Claiming that increasingly common malady of modern business – disclosure overload – a coalition of community bankers is petitioning regulators for relief.

The Independent Community Bankers of America, a group that represents 6,500 community banks, has launched a petition drive that seeks relief from “increasingly onerous quarterly reporting requirements” as part of what it calls its “war on community bank regulatory burden.” The petition, which will ultimately be delivered to the Federal Financial Institutions Examination Council, the Federal Deposit Insurance Corporation, the Office of the Comptroller of the Currency, and the Federal Reserve, calls upon them to reduce current call report requirements and streamline reporting rules.

Call reports, formally known as the Consolidated Report of Condition and Income, are required by the FFIEC on the last day of each calendar quarter.
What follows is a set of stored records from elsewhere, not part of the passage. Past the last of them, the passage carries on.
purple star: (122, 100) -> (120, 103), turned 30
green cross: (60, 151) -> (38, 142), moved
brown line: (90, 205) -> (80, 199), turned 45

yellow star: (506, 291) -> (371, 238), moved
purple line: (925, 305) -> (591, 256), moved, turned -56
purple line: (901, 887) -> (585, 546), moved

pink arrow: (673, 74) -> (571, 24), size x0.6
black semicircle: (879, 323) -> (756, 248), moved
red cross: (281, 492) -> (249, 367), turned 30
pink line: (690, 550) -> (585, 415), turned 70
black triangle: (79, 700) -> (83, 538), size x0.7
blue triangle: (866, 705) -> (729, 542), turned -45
The petition follows a recent survey by the group that looked at the expense of completing quarterly call reports. The annual cost of preparing these reports—with 80 pages of forms to complete and more than several hundred pages of instructions—has steadily increased during the past 10 years, respondents said. The survey and petition both note that ongoing Basel III regulatory capital changes have added further complexity and “the frequency and volume of information community banks are required to report do not properly consider the size and complexity of these already highly regulated institutions.”
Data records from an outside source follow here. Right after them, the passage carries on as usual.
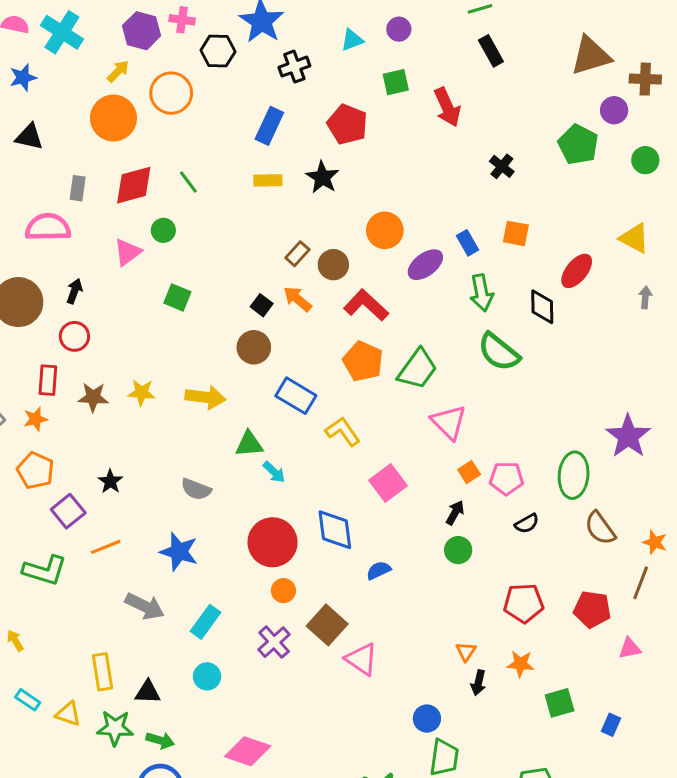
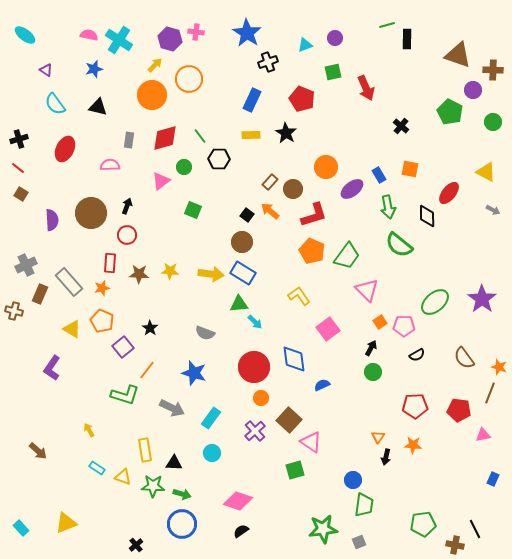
black hexagon: (218, 51) -> (219, 159), moved
black rectangle: (491, 51) -> (407, 39), moved, turned 30
brown triangle: (591, 56) -> (458, 55), turned 36
pink semicircle: (48, 227) -> (110, 165), size x0.7
gray arrow: (645, 297) -> (493, 210), turned 112
red L-shape: (366, 305) -> (314, 215), turned 120
blue rectangle: (296, 396) -> (243, 273), moved
green ellipse: (574, 475) -> (435, 302), moved, turned 44
orange line: (106, 547) -> (147, 370), turned -30
green L-shape: (45, 570) -> (125, 395), moved
green square: (560, 703) -> (295, 470), moved
blue rectangle: (611, 725) -> (493, 479), moved

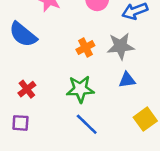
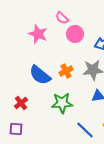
blue semicircle: (23, 34) -> (40, 75), moved
blue line: (87, 124) -> (85, 130), moved

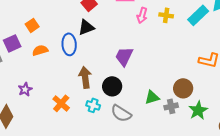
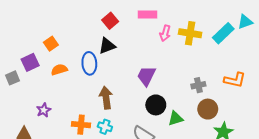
yellow cross: (166, 15) -> (190, 33), size x1.5
black circle: (112, 86) -> (156, 105), moved
orange cross: (61, 103) -> (81, 125), turned -36
cyan cross: (93, 105) -> (105, 127), moved
gray cross: (171, 106) -> (198, 85), moved

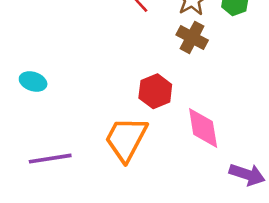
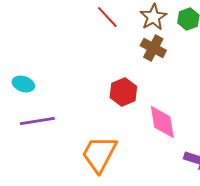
orange trapezoid: (126, 139) -> (99, 154), moved
purple line: (50, 159) -> (37, 121), moved

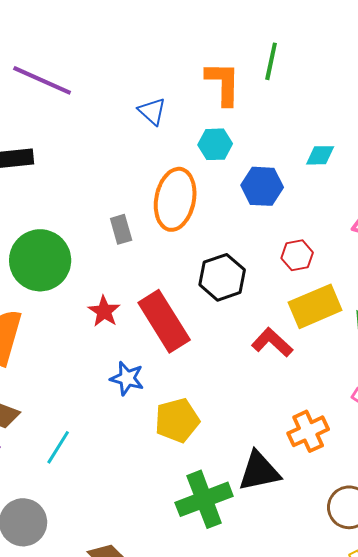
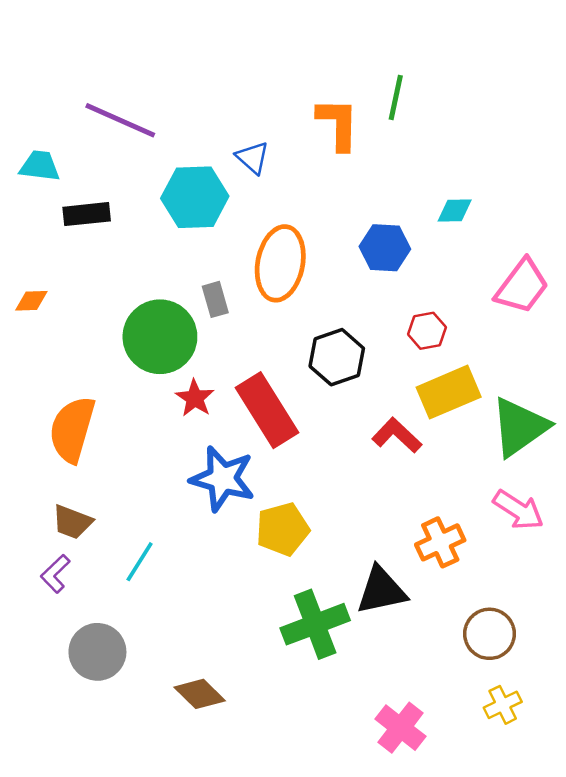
cyan hexagon: (215, 144) -> (195, 197), moved, size x1.6
green circle: (40, 260) -> (160, 337), moved
blue star: (127, 378) -> (223, 479), size x1.6

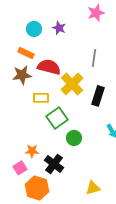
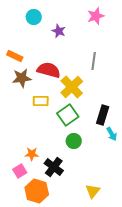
cyan circle: (34, 29) -> (34, 17), moved
orange rectangle: (26, 53) -> (15, 56), moved
black rectangle: (98, 96) -> (103, 115), moved
green square: (57, 118) -> (68, 115), moved
yellow triangle: (93, 188) -> (93, 191), turned -35

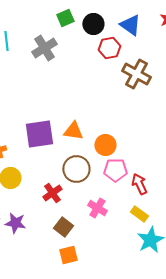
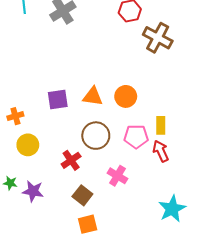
purple square: (39, 134) -> (58, 100), size x0.7
orange circle: (105, 145) -> (126, 96), moved
yellow rectangle: (139, 214) -> (161, 125), moved, turned 54

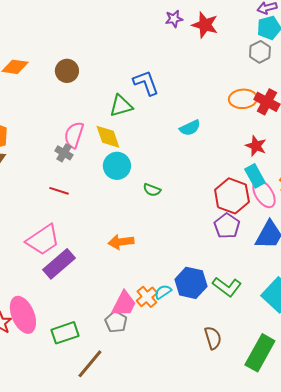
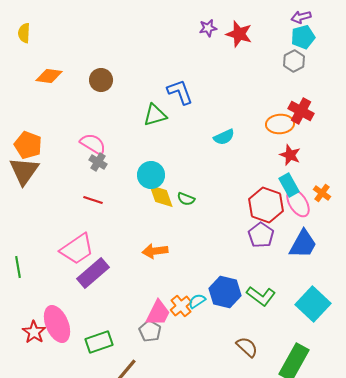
orange ellipse: (243, 99) -> (280, 124), moved
pink semicircle: (74, 135) -> (93, 144), moved, turned 104
yellow diamond: (108, 137) -> (161, 196), moved
brown semicircle: (213, 338) -> (247, 347), turned -30

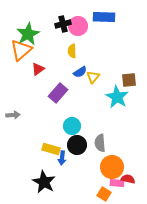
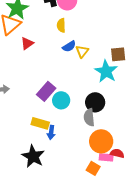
purple rectangle: (58, 93) -> (46, 91), moved
black circle: (77, 145) -> (95, 102), moved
“Recent expansions of the use of the Call Report as an information gathering tool for consumer protection regulation further damage the effectiveness of the information provided and the use of the report as a safety and soundness metric,” the petition says. “Community banks face complex, elaborate, and cumbersome reporting requirements on regulatory capital schedule RC-R due to the many capital metrics that must be calculated on a quarterly basis and that will be more complicated to compute when Basel III becomes effective next year.”

ICBA is calling for revised rules that would allow “highly rated, well-capitalized community banks” to file a short-form call report for the first and third quarters of each year. This streamlined report would “provide sufficient information for regulators to monitor safety and soundness while being significantly less burdensome to prepare, allowing community banks to focus more resources on their customers and communities.” According to ICBA’s survey, 98 percent of respondents said a short-form call report would reduce their regulatory burden, and 72 percent said the reduction would be “substantial.”